September 25, 1812
Mr. B- received my letter sent to him whilst traveling to America, after all. When I returned from the weekend in the South, there was a letter awaiting my attention. To my surprise, it was untouched by Mrs. Hegwood, even though it was plain to see who it was from, and I am positive that Aunt Elizabeth told her what she told the Doctor in regards to our ‘conduct’. I cannot thank Mrs. Hegwood or show her my gratitude properly for her discretion and respect of my privacy, for that would then break the confidence of the Doctor, who allowed me to read the personal correspondence from my Aunt to him.
I wasted no time in engrossing myself in his letter, not even taking time to remove my gloves or hat, only to stop up short as my first letter fell to my feet. I retrieved it with shaking hands as my eyes were affixed to the words obviously hastily scribbled out with little regard for the recipient. Mr. B-s words were nothing short of the most wretched way to break a heart imaginable, and took great liberties in stepping upon mine.
My letter to Mr. B was as follows:
Dearest Mr. Brennan;
As I am no doubt thousands of miles from my dearest and most beloved home and family, I fear I cannot keep my feelings to myself lest I never see you again and they die unspoken.
Since you returned from the coast and I first laid eyes upon you since we were children, such a growing admiration and affection towards you has grown and I hardly know how to understand it. My every thought since I departed England hand your company has been upon you and many a tear has been shed under the threat of my possible permanence away from you. I have oft dreamed of your appearance in America to rescue me from exile to which I have no understanding, and bringing me back to England. I know that Madeline has an idea of my regard for you, and I do not doubt her full support. I know that the only person to which the idea would be displeasing is my Aunt Elizabeth, but I promise you that I would forsake her fortunes and forsake her affections if only you were to tell me you felt the same.
I beg of you to write to me the moment you receive this, and will look for your response every day that I am in America.
With all my heart I am and remain,
Mr. Brennan’s response to myself is as follows:
I received your letter sent to me over-seas with a great shock. I was entirely unprepared for such confessions and most certainly taken by surprise they came from you.
However; I must immediately be so good as to inform you that I am promised to the Miss Penrige of London, and we will be married by the end of the month of September.
To continue, I cannot fathom under what pretext you would consider my returned affections and under what delusions you would have of your eventual rescue by myself. I have never had the slightest intentions or interests in you, Miss Waterman, and would not dream of putting my life at risk to return you to England, I leave that to your most impulsive and ridiculous Aunt and would not for all her fortunes or your fathers put myself in any connections to you or your family.
I beseech you to put this ridiculous notion out of your head immediately as I assure you I have. I have returned your previous letter as I will have no use for it in my life.
Know that regardless of all I have said, I wish for you health and happiness in your life in America, and ask that you not write Madeline in regards to the subjects covered in this correspondence.
I am, Madam,
I have spent my recent time in a most pathetic state, and dear Mrs. Hegwood asked me no questions, and provided nothing but unconditional care and kindness. I confided only in Abigail, who declared Mr. B- the most abominable of characters imaginable and a wealth of insults that made even herself blush and me to laugh until tears came to my eyes. I have recovered I feel almost entirely with such wonderful company about me, and neither Abigail nor I will tolerate his name being mentioned in my presence. I have made Abigail promise to not tell a soul in the house for fear it will get to Aunt Elizabeth who will see it fit to transport me back to England now that Mr. B- is no longer a threat.
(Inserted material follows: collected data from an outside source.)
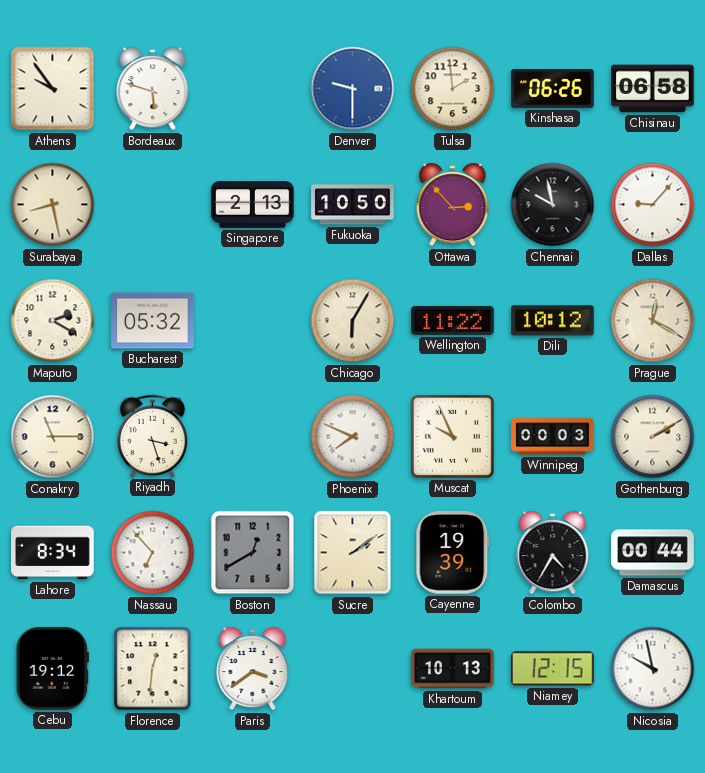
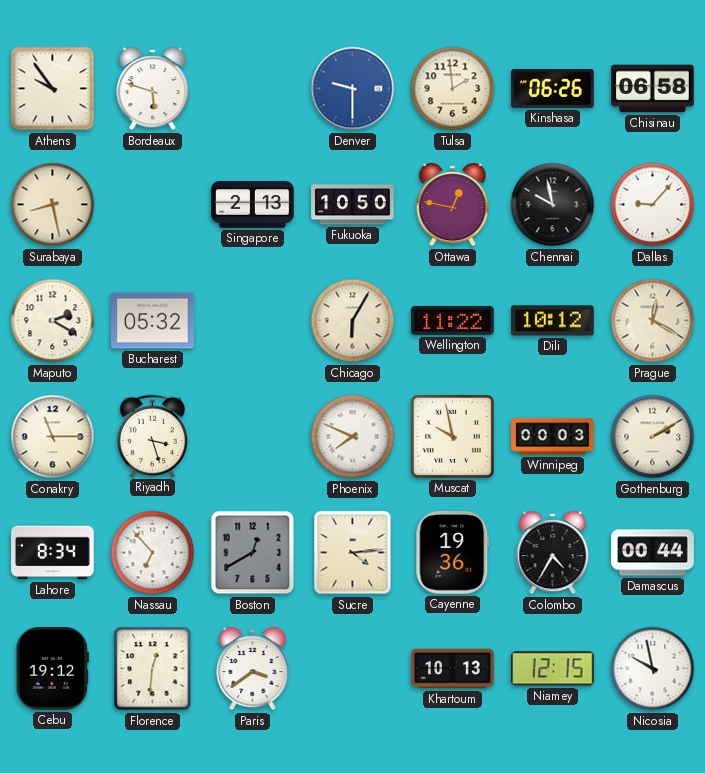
Ottawa: 2:53 -> 12:47
Muscat: 9:56 -> 9:58
Sucre: 2:09 -> 4:14
Cayenne: 19:39 -> 19:36
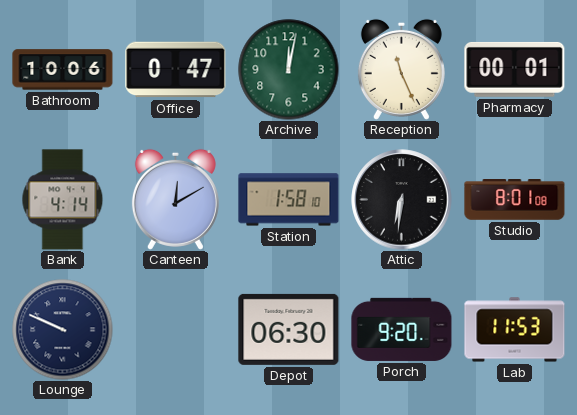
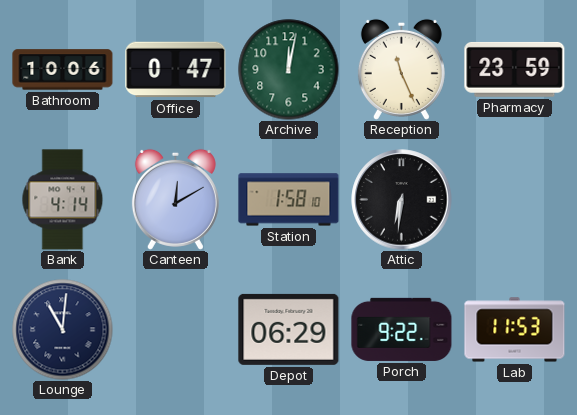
Pharmacy: 00:01 -> 23:59
Studio: 8:01 -> none
Lounge: 9:49 -> 11:01
Depot: 06:30 -> 06:29
Porch: 9:20 -> 9:22
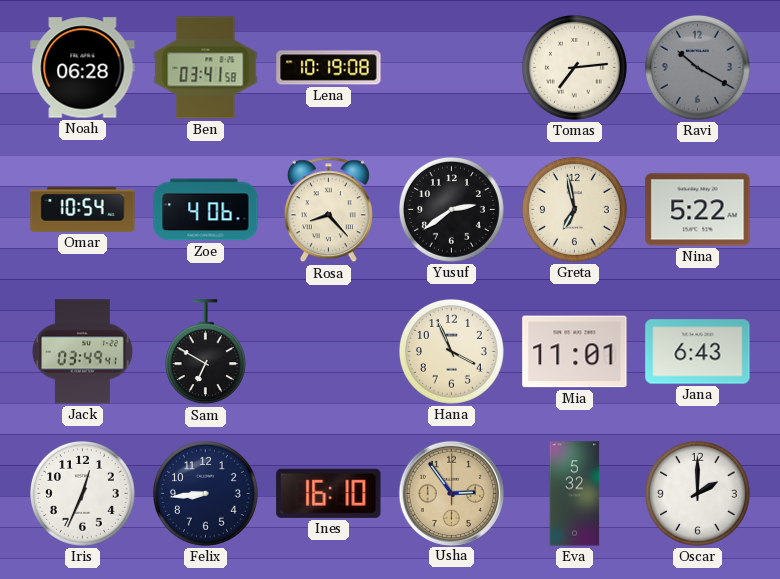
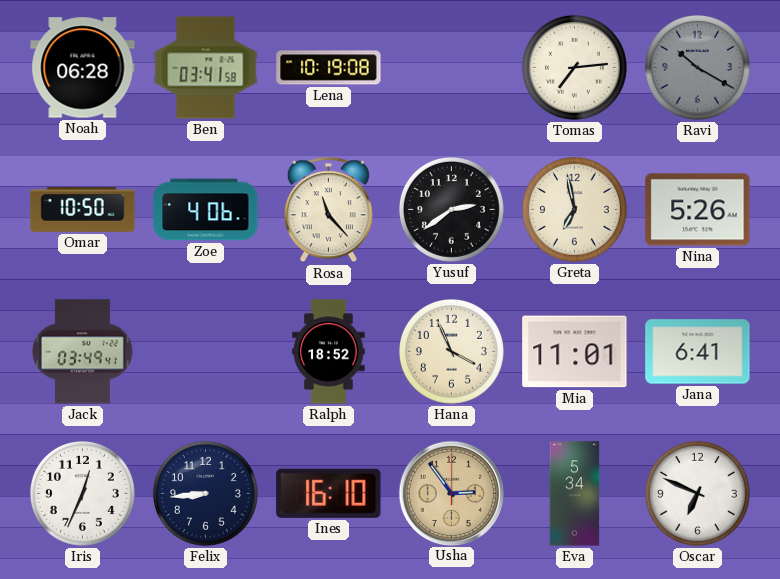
Omar: 10:54 -> 10:50
Rosa: 8:23 -> 11:23
Nina: 5:22 -> 5:26
Sam: 6:50 -> none
Ralph: none -> 18:52
Jana: 6:43 -> 6:41
Eva: 5:32 -> 5:34
Oscar: 2:00 -> 6:49
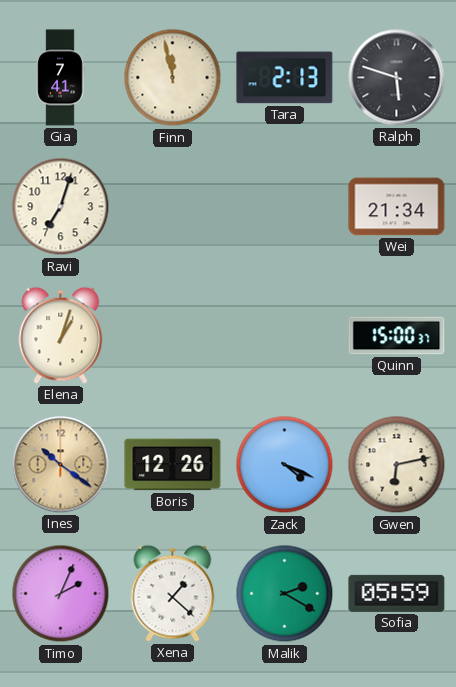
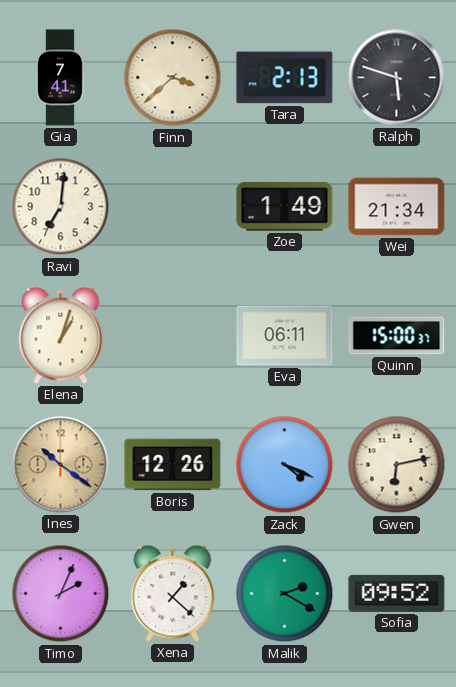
Finn: 11:58 -> 3:38
Ravi: 7:03 -> 7:01
Zoe: none -> 1:49
Eva: none -> 06:11
Sofia: 05:59 -> 09:52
I quite frankly do not wish to quit America yet; it has won my heart and is becoming comfortable.
I received an unexpected but greatly appreciated letter from my favorite and ever amusing Cousin, Lady Georgiana Sully. It has been such a considerable time since I had heard from her last and it was the exact balm for my wounded heart. She has obviously been fully appraised of my situation, and her skill of finding gossip did her much credit this time, as she informed me of Mr. B-s appearance in Bath with a certain Ms. P off his arm, I can only assume the same her mentioned in his letter. Georgiana also took liberties with her pen furled by what I can only imagine as my Aunt’s telling of my correspondence with the Doctor, predicting marriages and all sorts of feeling that I cannot say I nor the Doctor possess. Why, as I told her, the Doctor would not so much look at me with interest of that sort as I would have a chance of Mr. B- suddenly looking at me with the same thoughts. Bless her, I know she is only keen on my heart’s well-being, and do not reproach her for her over-excitement.
I do hope that she writes me more, as her guidance would always be much adored, as Kathryn’s life is much too busy, now that she is expecting! Soon things will be very different for Mama and Papa, and I fear soon I will be almost forgotten entirely in the excitement of the approaching new beginning.
I also hope to receive something from the Doctor. I have discovered myself missing his company of late, and could do with the diversions of his letters.